• Source data:
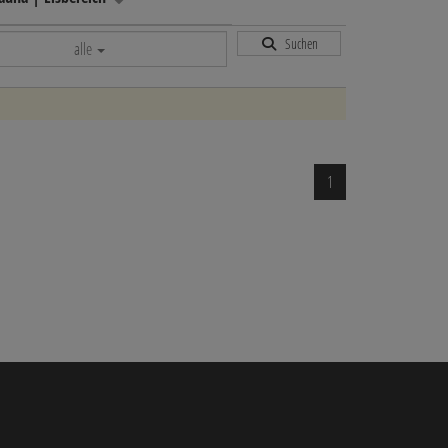
Suchen
alle
1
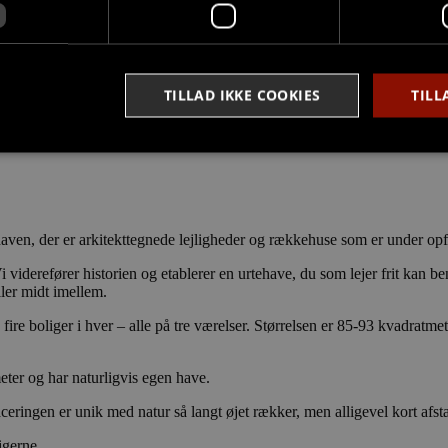
e ny standard i Svenstrup.
 læge, tandlæge og instutioner opfører Stella5 ejendomme netop nu 38 b
TILLAD IKKE COOKIES
TILL
er hvilket gør at der er rummelighed omkring boligerne. Stuelejligheder
Strengt nødvendige
Målretning
Funktionalitet
ookies tillader kernewebsfunktionalitet såsom bruger login og kontostyring. Hjemmesi
aven, der er arkitekttegnede lejligheder og rækkehuse som er under opfø
 nødvendige cookies.
 viderefører historien og etablerer en urtehave, du som lejer frit kan b
Provider /
Udløb
Beskrivelse
ller midt imellem.
Domæne
nt
4 uger
Denne cookie bruges af Cookie-Script.com-tjenesten til 
CookieScript
re boliger i hver – alle på tre værelser. Størrelsen er 85-93 kvadratmet
2
præferencer om samtykke til besøgende. Det er nødvendi
stella5.dk
dage
Script.com cookiebanner fungerer korrekt.
ter og har naturligvis egen have.
ceringen er unik med natur så langt øjet rækker, men alligevel kort afstan
Provider /
igerne.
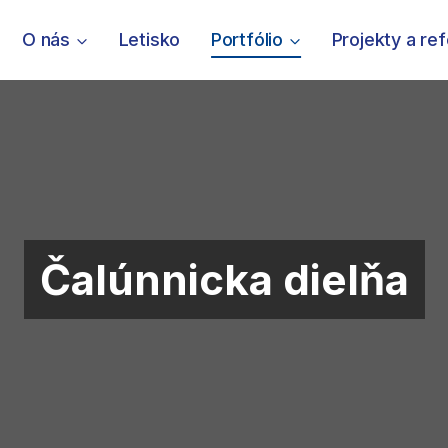
O nás
Letisko
Portfólio
Projekty a re
Čalúnnicka dielňa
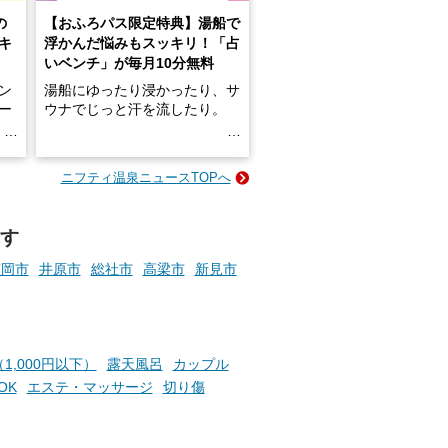
の
【おふろパス限定特典】湯船で
キ
浮かんだ悩みもスッキリ！「占
いベンチ」が毎月10分無料
ン
湯船にゆったり浸かったり、サ
ロー
ウナでじっと汗を流したり。
る
名
e-
ニフティ温泉ニュースTOPへ
い
そんな「一人でぼんやり過ごす
時間」、ふだん後回しにしてい
た「これからのこと」や「ちょ
す
っとした悩み」が、頭に浮かん
でくることはありませんか？
笠岡市
井原市
総社市
高梁市
新見市
お風呂でリラックスしているか
らこそ向き合える、大切な自分
1,000円以下）
露天風呂
カップル
の本音。
OK
エステ・マッサージ
切り傷
そんな心のつぶやきを、湯あが
りの温まった心のまま相談でき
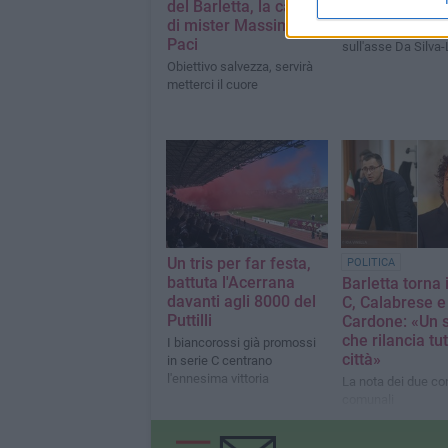
del Barletta, la carica
pagelle del ma
di mister Massimo
Biancorossi vittori
Paci
sull'asse Da Silva-
Obiettivo salvezza, servirà
metterci il cuore
Un tris per far festa,
POLITICA
battuta l'Acerrana
Barletta torna 
davanti agli 8000 del
C, Calabrese e
Puttilli
Cardone: «Un 
che rilancia tut
I biancorossi già promossi
città»
in serie C centrano
l'ennesima vittoria
La nota dei due con
comunali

• Description of the task:
Your answer should consist of every line from the entries that holds "Barletta".

• Answer below:
del Barletta, la carica
Barletta torna 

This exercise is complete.